**PROBLEM REQUIREMENTS**
Only text lines belong in the answer: the lines from the first one in the records through the line with "You are a GUI", copied exactly.

──────── RECORDED DATA ────────

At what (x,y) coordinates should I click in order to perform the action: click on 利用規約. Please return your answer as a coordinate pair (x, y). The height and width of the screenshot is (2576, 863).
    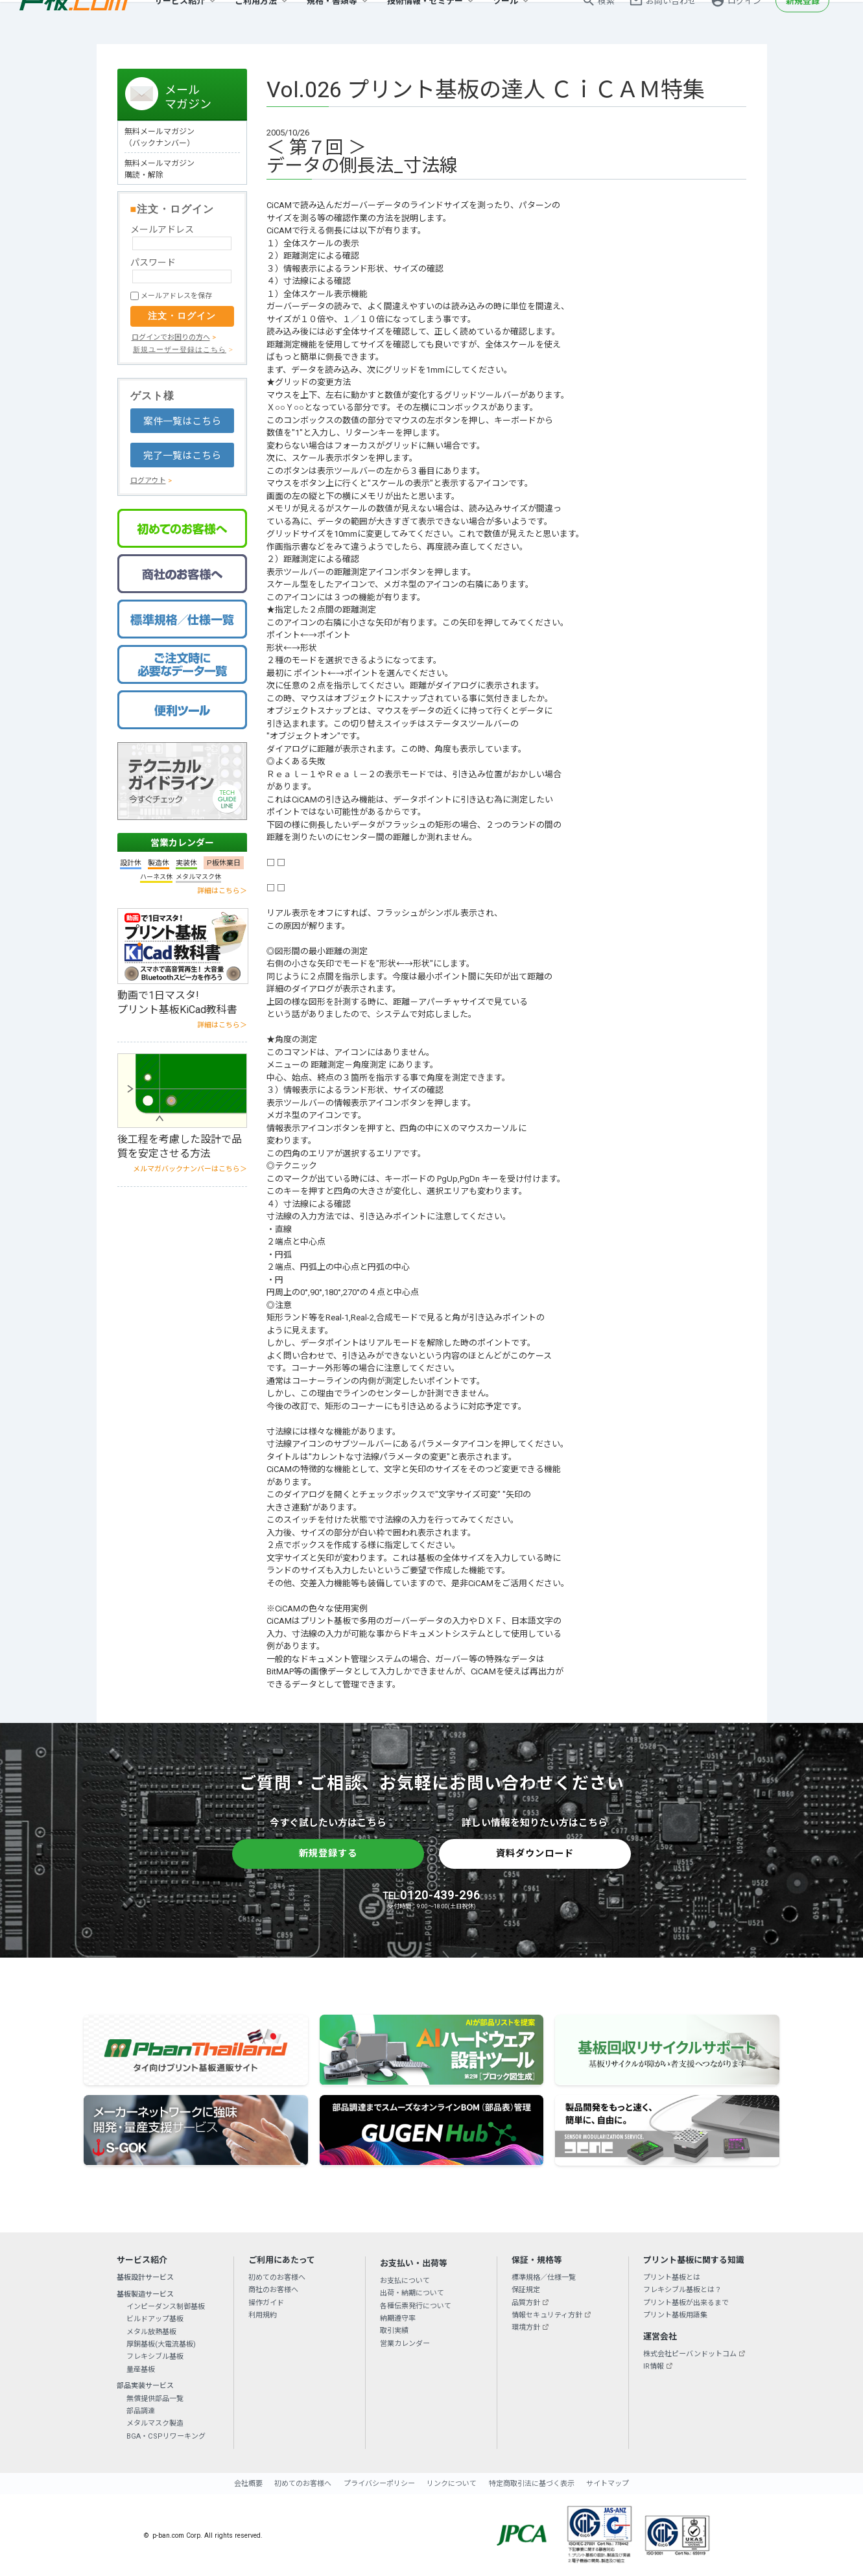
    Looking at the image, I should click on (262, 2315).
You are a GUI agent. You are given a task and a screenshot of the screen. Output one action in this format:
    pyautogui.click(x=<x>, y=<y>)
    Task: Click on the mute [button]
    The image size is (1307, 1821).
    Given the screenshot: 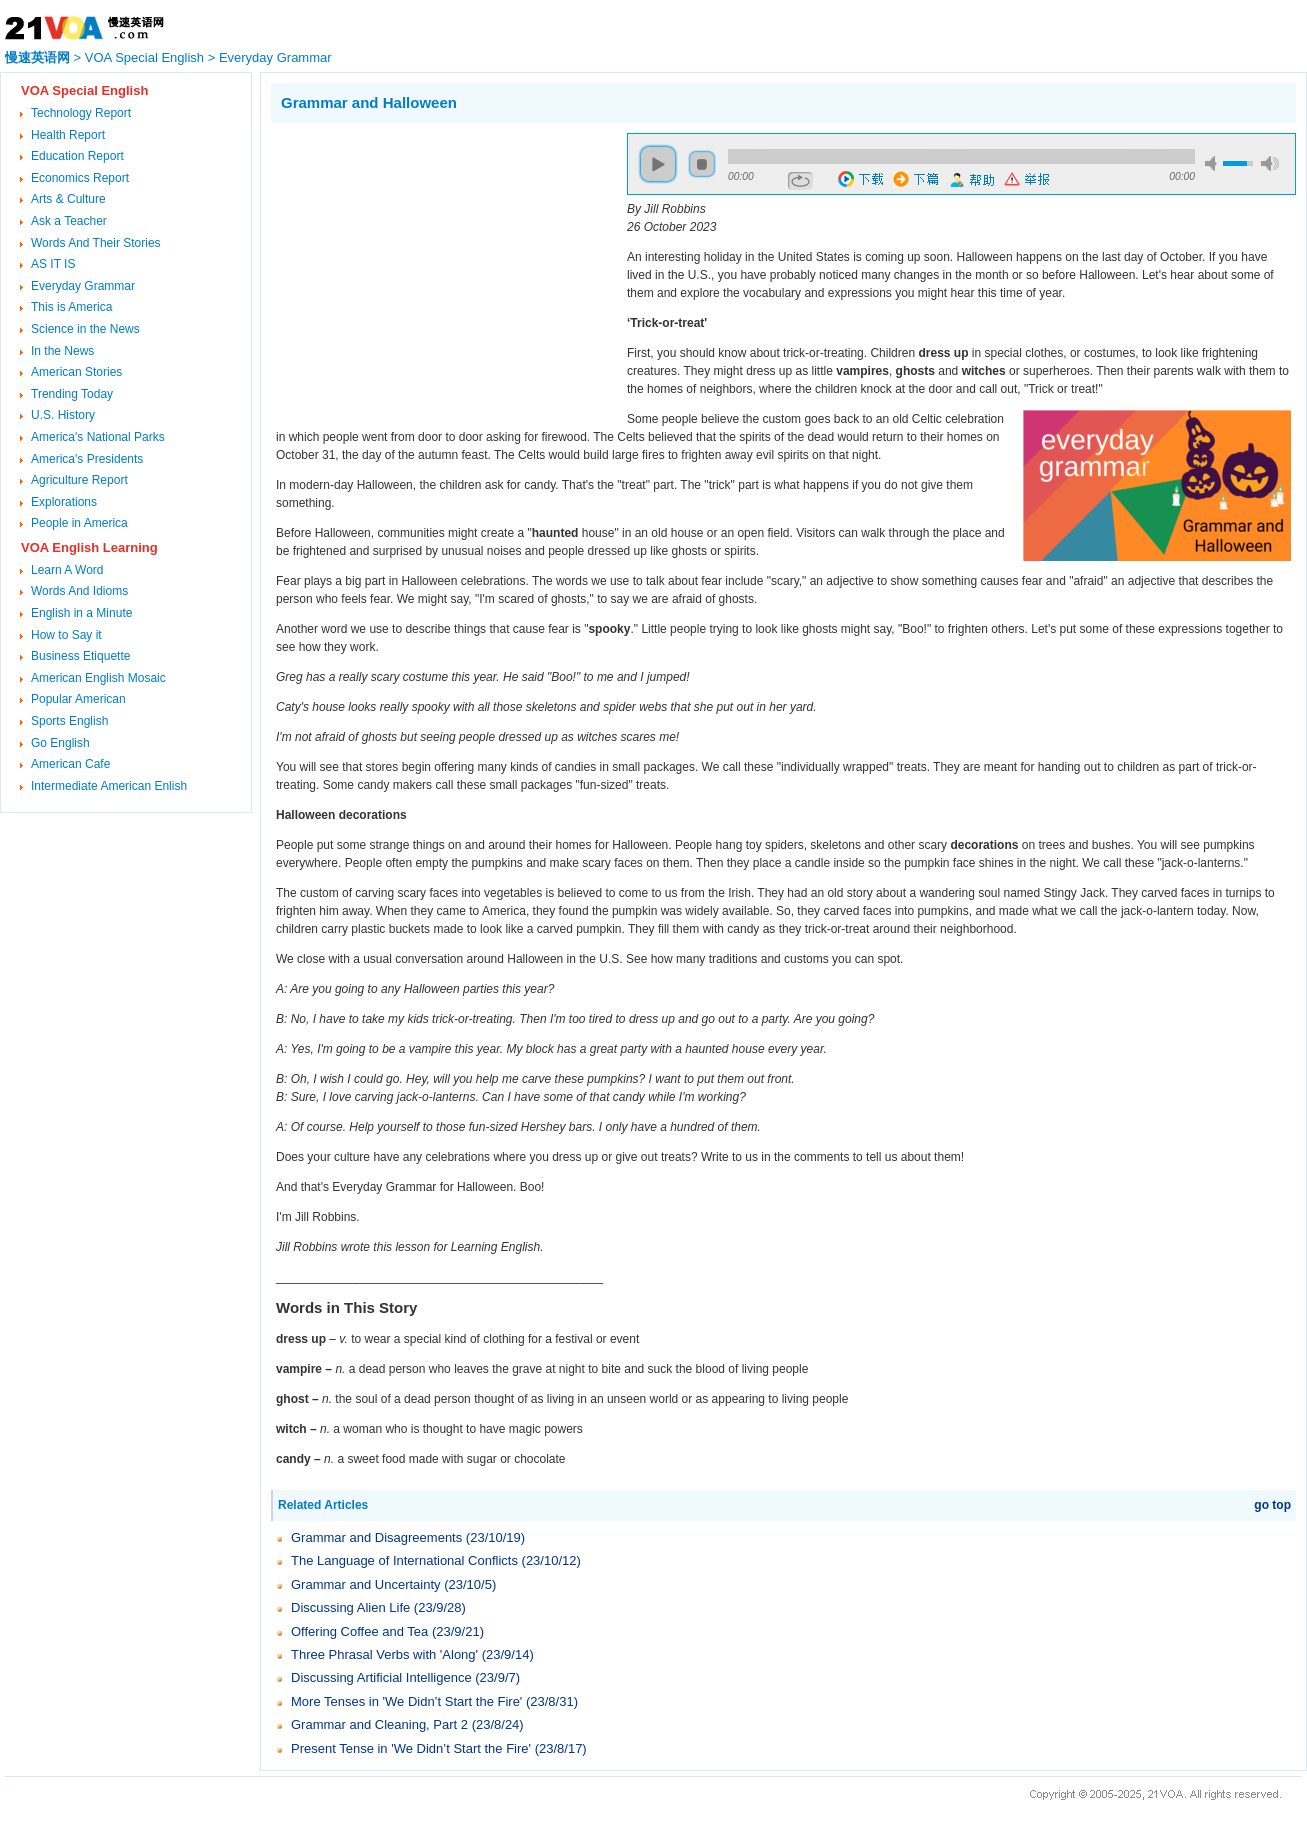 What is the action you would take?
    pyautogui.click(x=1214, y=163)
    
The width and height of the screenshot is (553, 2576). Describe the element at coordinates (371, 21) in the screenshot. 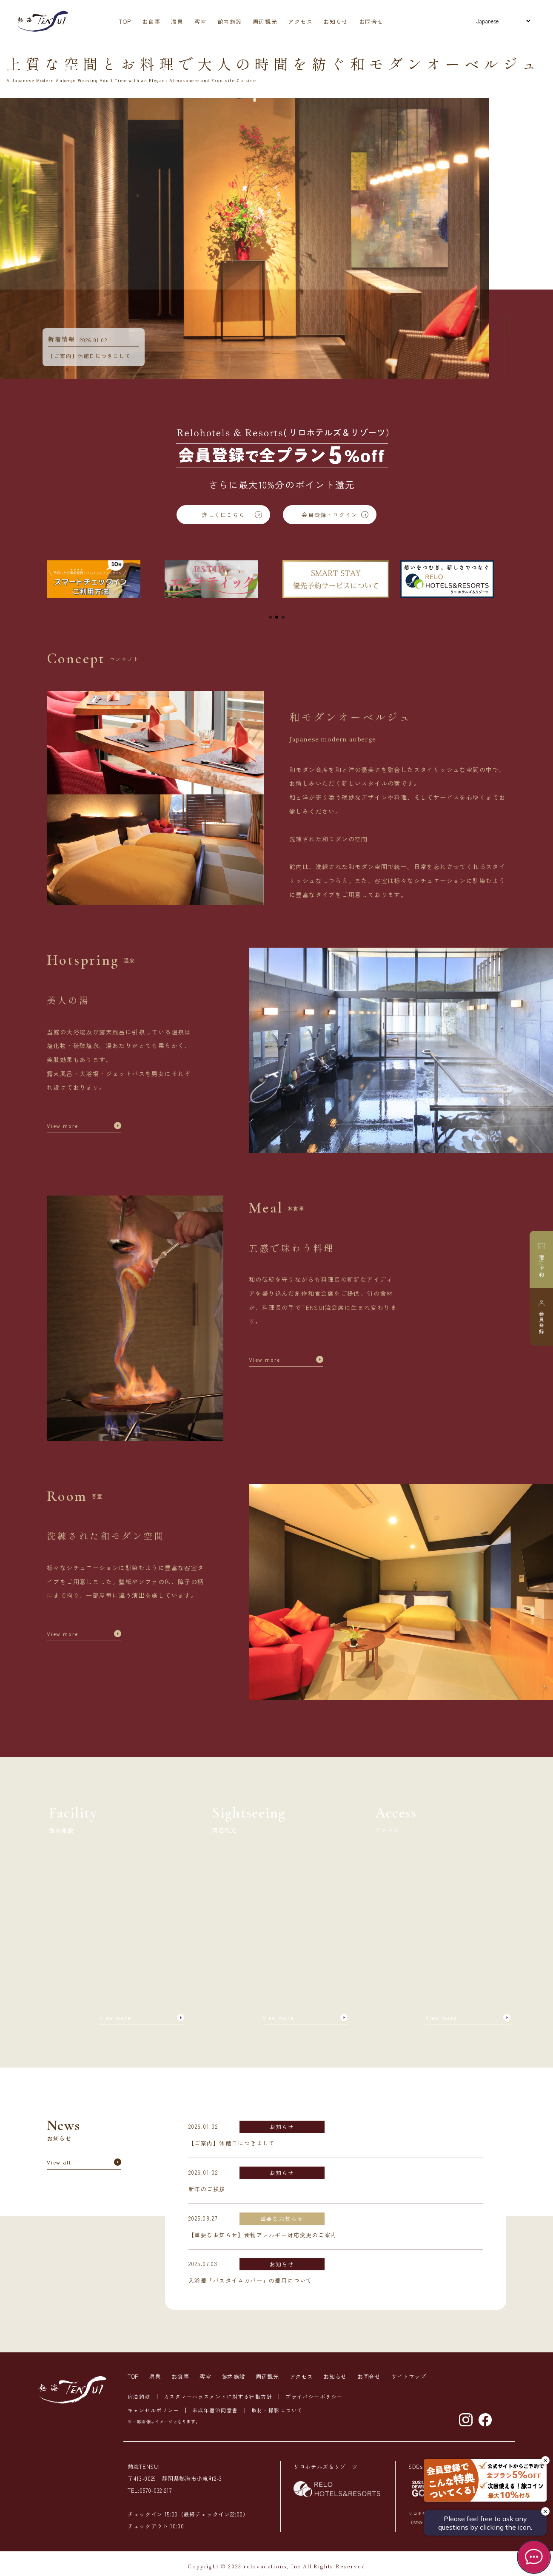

────────

**RESULT**
At what (x,y) coordinates should I click in order to perform the action: click on 利用規約. Please return your answer as a coordinate pair (x, y). The height and width of the screenshot is (2576, 863).
    Looking at the image, I should click on (262, 2315).
You are a GUI agent. You are given a task and a screenshot of the screen. Output one action in this format:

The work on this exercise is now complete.